TORONTO — Tridel has announced the launch of sales for the residential component of the mixed-use Toronto project The Well and at the same time the firm and its development partners have released a report documenting expected future economic spinoffs related to the project.
The details of the new report by Altus Group were unveiled June 3 at the 7.8-acre site at Front Street and Spadina Avenue by Toronto Mayor John Tory alongside Tridel executive vice-president Andrew DelZotto, Tridel director and executive vice-president Andrea DelZotto, RioCan president and COO Jonathan Gitlin and Woodbourne president Jake Herman, whose firms, together with Allied Properties, make up the development team behind The Well.
The report said benefits from construction and development of The Well, upon completion, include approximately $4.2 billion in economic activity, about $2.3 billion in net contribution to GDP, about 22,295 person-years of direct, indirect and induced employment, about $1.5 billion in personal income tied to the creation of direct, indirect and induced jobs, approximately $767 million in business operating earnings, and $747 million in tax revenues generated across all levels of government.

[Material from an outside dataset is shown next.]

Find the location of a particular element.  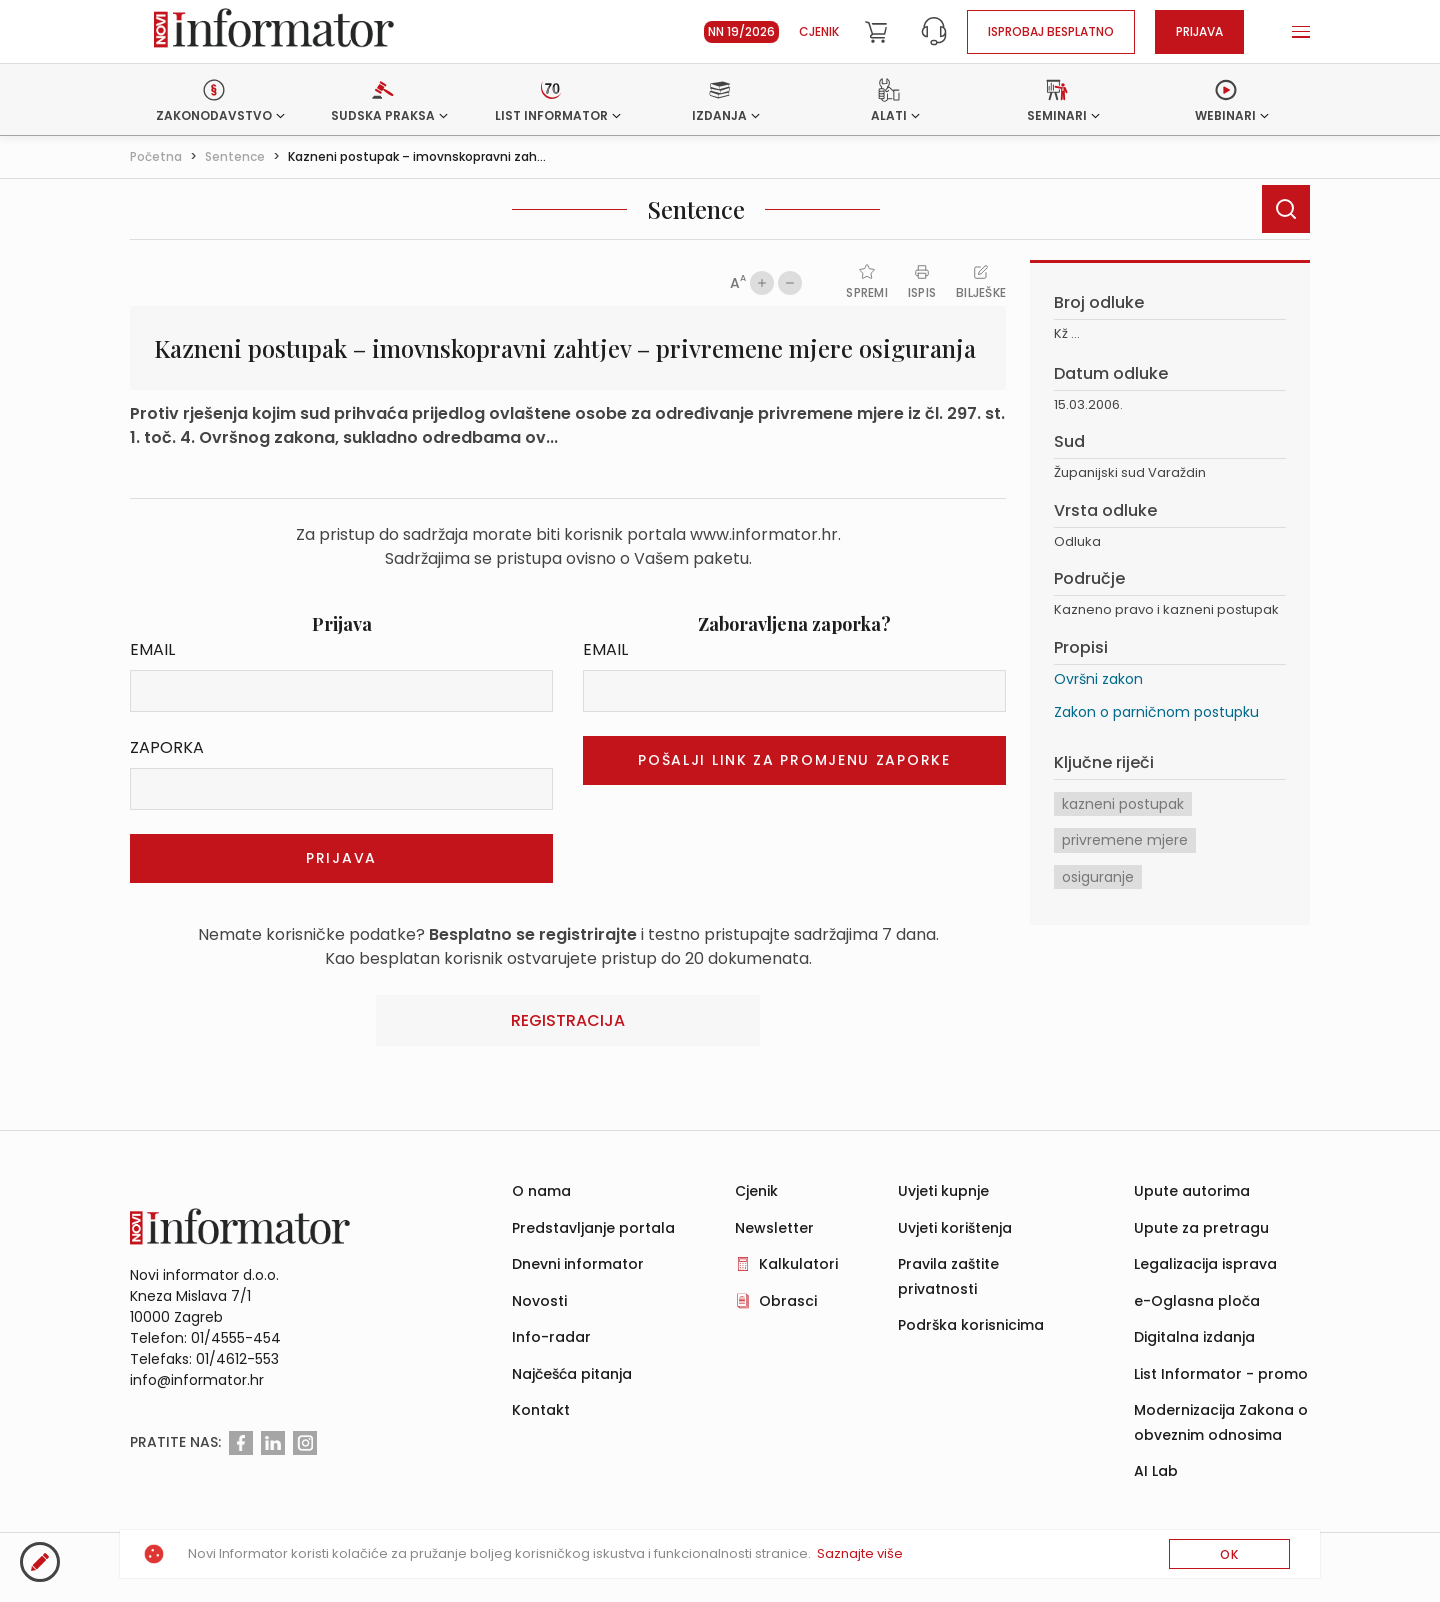 Legalizacija isprava is located at coordinates (1205, 1264).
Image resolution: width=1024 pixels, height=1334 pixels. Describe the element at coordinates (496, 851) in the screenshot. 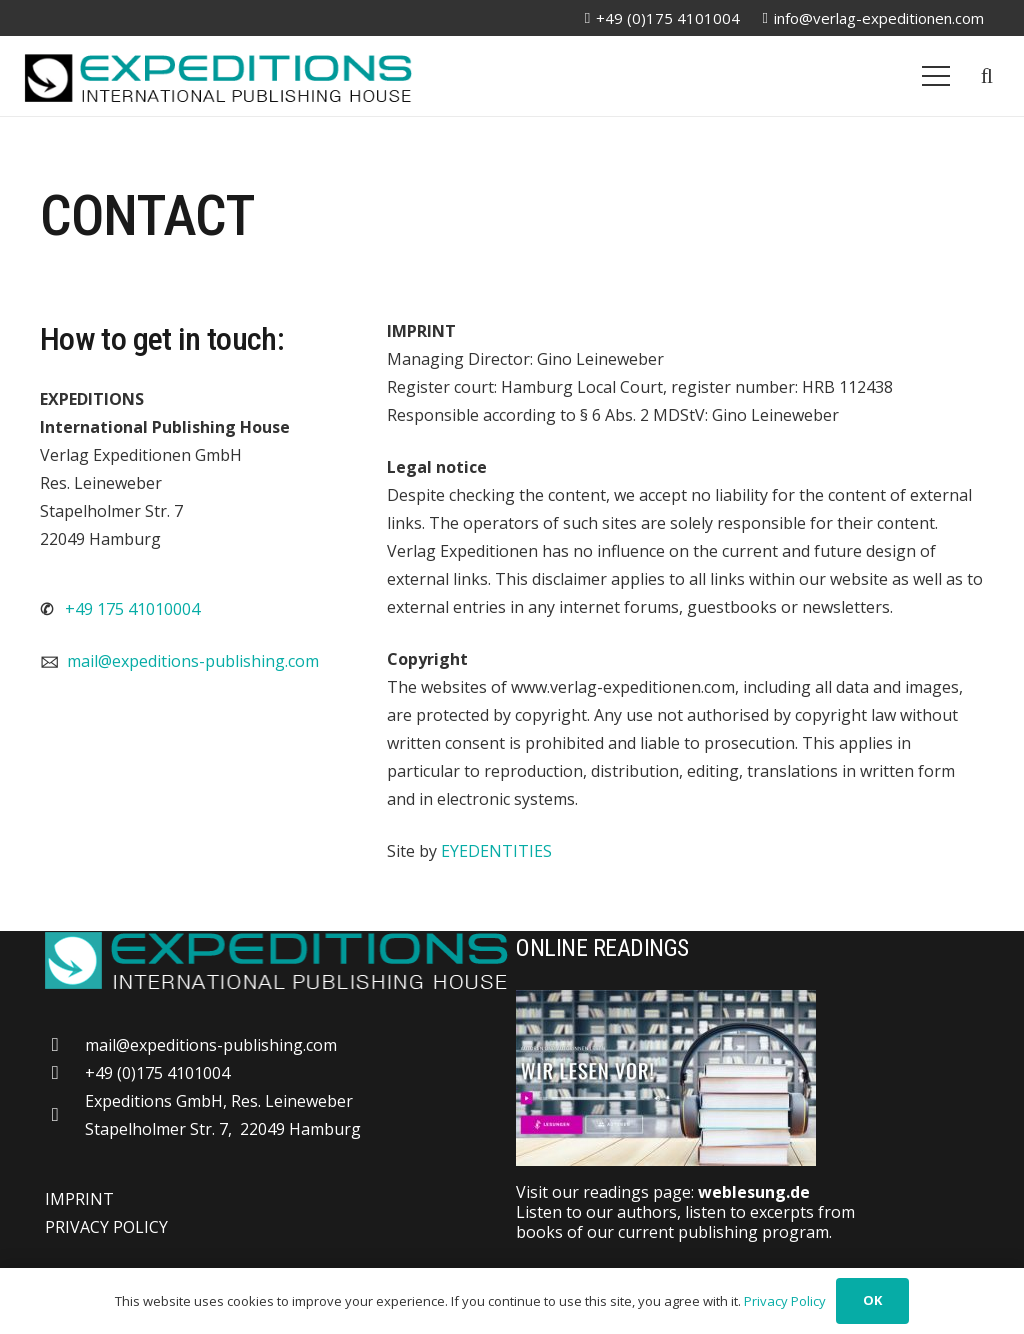 I see `EYEDENTITIES` at that location.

The residential component of The Well will consist of three structures, named the Classic Series I and II and the Signature Series. Tridel’s 98 Signature Series residences will take the form of a 14-storey midrise along Wellington Street, while the Classic Series I and Classic Series II will be two high-rise towers standing 38 and 22 storeys respectively.
Other components of The Well will include retail, restaurants and office spaces. It’s planned there will be space for 5,000 new office jobs and 1,200 new retail jobs.